MDL MOLfiles, RGfiles, SDfiles, Rxnfiles, RDfiles formats

MOL V2000 files

  • Atom block:

    • x, y, z coordinates

    • atom type:

      • 1H, 2He, 3Li, ..., 103Lr,

      • atom list and exclusive list L,

      • "any" atoms A, Q, *,

      • lonely pair LP

      • R-Group, R or RN, where N > 0 integer. Before version 5.9, R, without number, was written as R#

    • charge

    • stereo care box

    • valence

    • atom-atom mapping (for reactions)

    • inversion/retention flag (for reactions)

Codename: mol

Extension: .mol

  • Bond block:

    • bond type: 1, 2, 3, aromatic, "any", "single or double", "single or aromatic", "double or aromatic", "hydrogen" or "coordinate" (import only)

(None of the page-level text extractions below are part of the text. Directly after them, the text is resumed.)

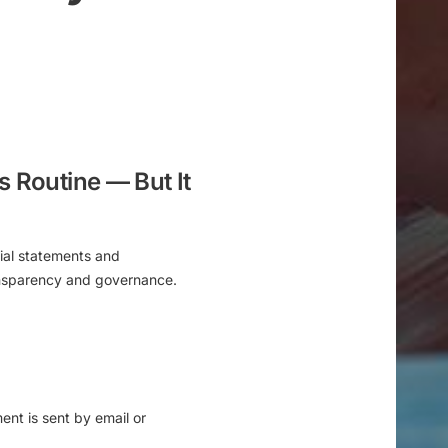
s Routine — But It
ial statements and
ransparency and governance.
ment is
sent by email or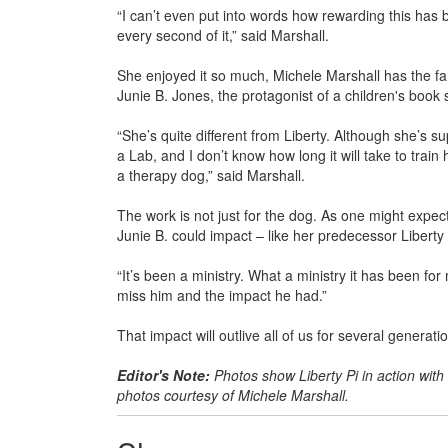
“I can’t even put into words how rewarding this has be
every second of it,” said Marshall.
She enjoyed it so much, Michele Marshall has the fam
Junie B. Jones, the protagonist of a children's book se
“She’s quite different from Liberty. Although she’s s
a Lab, and I don’t know how long it will take to train
a therapy dog,” said Marshall.
The work is not just for the dog. As one might expect
Junie B. could impact – like her predecessor Liberty 
“It’s been a ministry. What a ministry it has been for 
miss him and the impact he had.”
That impact will outlive all of us for several generat
Editor's Note:
Photos show Liberty Pi in action with 
photos courtesy of Michele Marshall.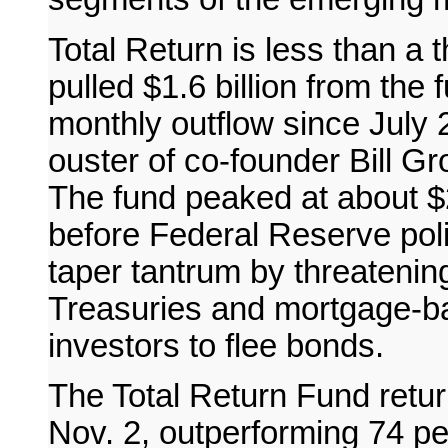
Total Return is less than a t
pulled $1.6 billion from the 
monthly outflow since July
ouster of co-founder Bill Gr
The fund peaked at about $29
before Federal Reserve pol
taper tantrum by threatenin
Treasuries and mortgage-ba
investors to flee bonds.
The Total Return Fund retur
Nov. 2, outperforming 74 per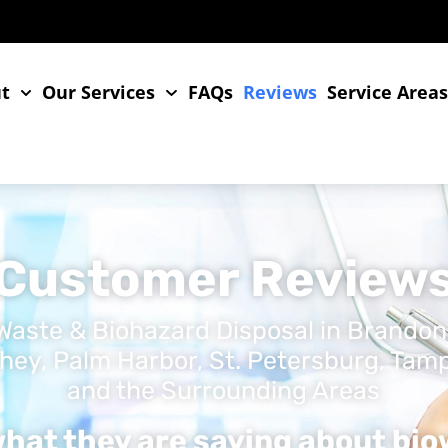
t
Our Services
FAQs
Reviews
Service Area
Customer Review
Waste & Biohazard Disposal in Brandon
hey, Palm Harbor, St. Petersburg, Tampa,
and the Surrounding Areas
hat they are saying about bi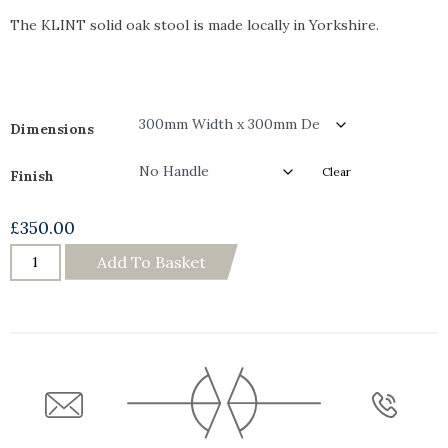
The KLINT solid oak stool is made locally in Yorkshire.
Dimensions
Clear
Finish
£
350.00
Add To Basket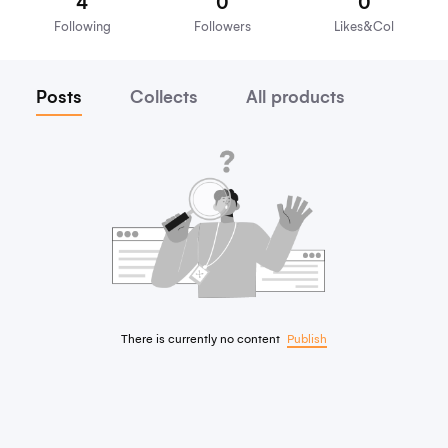
nike118
Focus on
4
0
Following
Followers
Lik
Posts
Collects
All products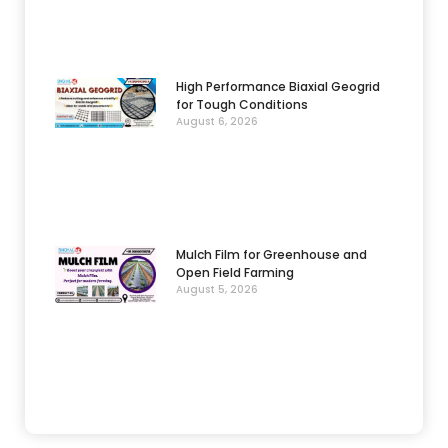
High Performance Biaxial Geogrid
for Tough Conditions
August 6, 2026
Mulch Film for Greenhouse and
Open Field Farming
August 5, 2026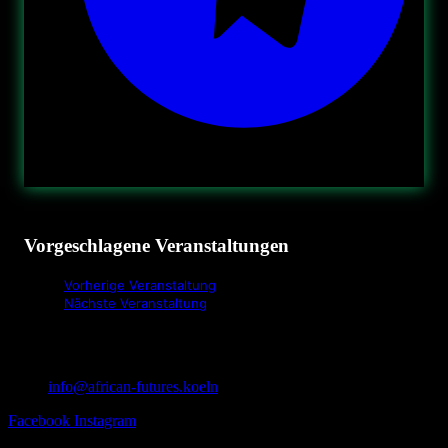
Vorgeschlagene Veranstaltungen
Vorherige Veranstaltung
Nächste Veranstaltung
info@african-futures.koeln
Facebook
Instagram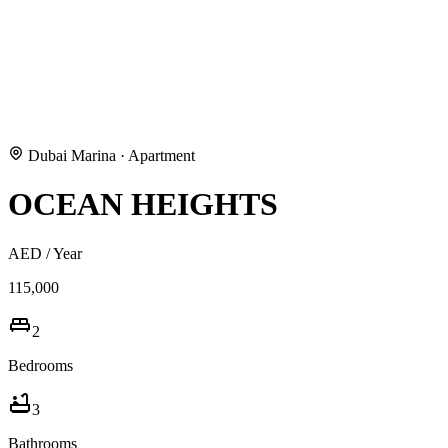
Dubai Marina
·
Apartment
OCEAN HEIGHTS
AED
/ Year
115,000
2
Bedrooms
3
Bathrooms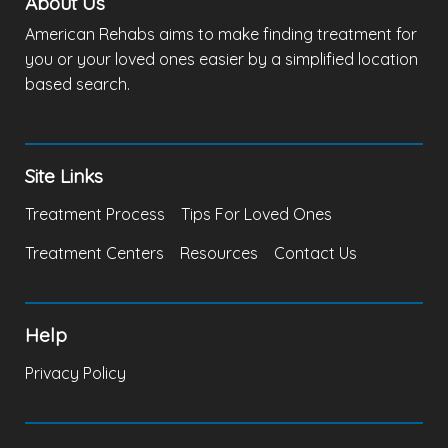
About Us
American Rehabs aims to make finding treatment for
you or your loved ones easier by a simplified location
based search.
Site Links
Treatment Process
Tips For Loved Ones
Treatment Centers
Resources
Contact Us
Help
Privacy Policy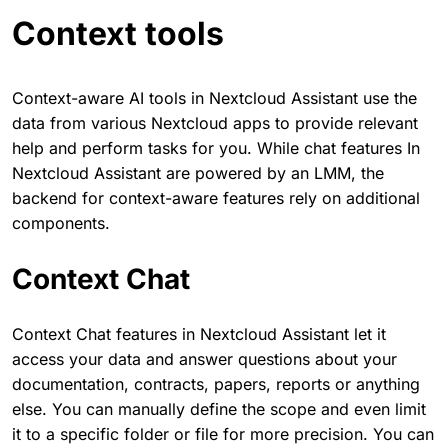
Context tools
Context-aware AI tools in Nextcloud Assistant use the
data from various Nextcloud apps to provide relevant
help and perform tasks for you. While chat features In
Nextcloud Assistant are powered by an LMM, the
backend for context-aware features rely on additional
components.
Context Chat
Context Chat features in Nextcloud Assistant let it
access your data and answer questions about your
documentation, contracts, papers, reports or anything
else. You can manually define the scope and even limit
it to a specific folder or file for more precision. You can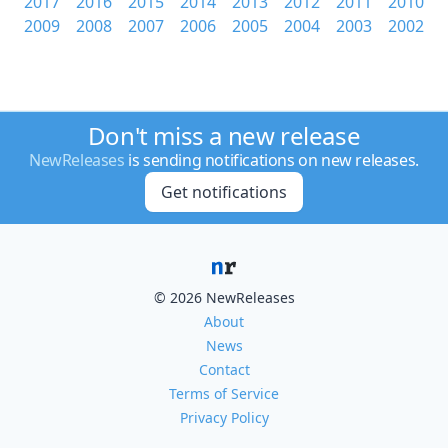
2017
2016
2015
2014
2013
2012
2011
2010
2009
2008
2007
2006
2005
2004
2003
2002
Don't miss a new release
NewReleases
is sending notifications on new releases.
Get notifications
© 2026 NewReleases
About
News
Contact
Terms of Service
Privacy Policy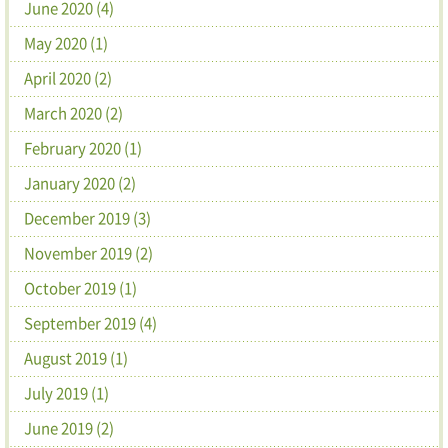
June 2020 (4)
May 2020 (1)
April 2020 (2)
March 2020 (2)
February 2020 (1)
January 2020 (2)
December 2019 (3)
November 2019 (2)
October 2019 (1)
September 2019 (4)
August 2019 (1)
July 2019 (1)
June 2019 (2)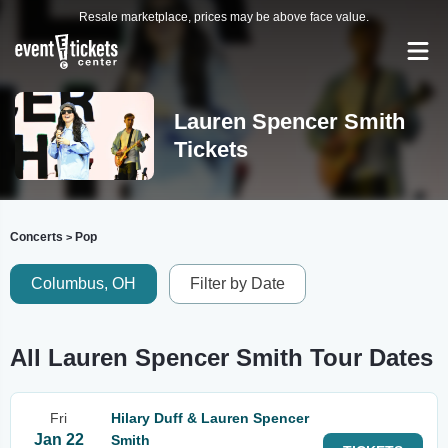
Resale marketplace, prices may be above face value.
Lauren Spencer Smith
Tickets
Concerts
Pop
>
Columbus, OH
Filter by Date
All Lauren Spencer Smith Tour Dates
Fri
Hilary Duff & Lauren Spencer
Jan 22
Smith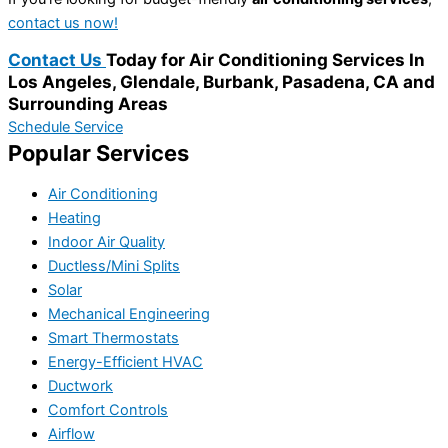
contact us now!
Contact Us
Today for Air Conditioning Services In
Los Angeles, Glendale, Burbank, Pasadena, CA and
Surrounding Areas
Schedule Service
Popular Services
Air Conditioning
Heating
Indoor Air Quality
Ductless/Mini Splits
Solar
Mechanical Engineering
Smart Thermostats
Energy-Efficient HVAC
Ductwork
Comfort Controls
Airflow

    • bond stereo information: up or down

    • bond topology: ring or chain

  • Properties block:

    • M ALS - atom list and exclusive list

    • M APO - Rgroup attachment point

    • M CHG - charge

    • M RAD - radical

    • M ISO - isotope mass numbers

    • M RGP - Rgroup labels on root structure

    • M LOG - Rgroup logic

    • M LIN - link nodes

    • M SUB - substitution count query property (s)

    • M UNS - unsaturated atom query property (u)

    • M RBC - ring bond count query property (rb)

    • M STY - Sgroup type

    • M SST - Sgroup subtype

    • M SCN - Sgroup connectivity (head-to-head, head-to-tail or either/unknown)

    • M SAL - atoms that define the Sgroup

    • M SPA - multiple group parent atom list (paradigmatic repeating unit atoms)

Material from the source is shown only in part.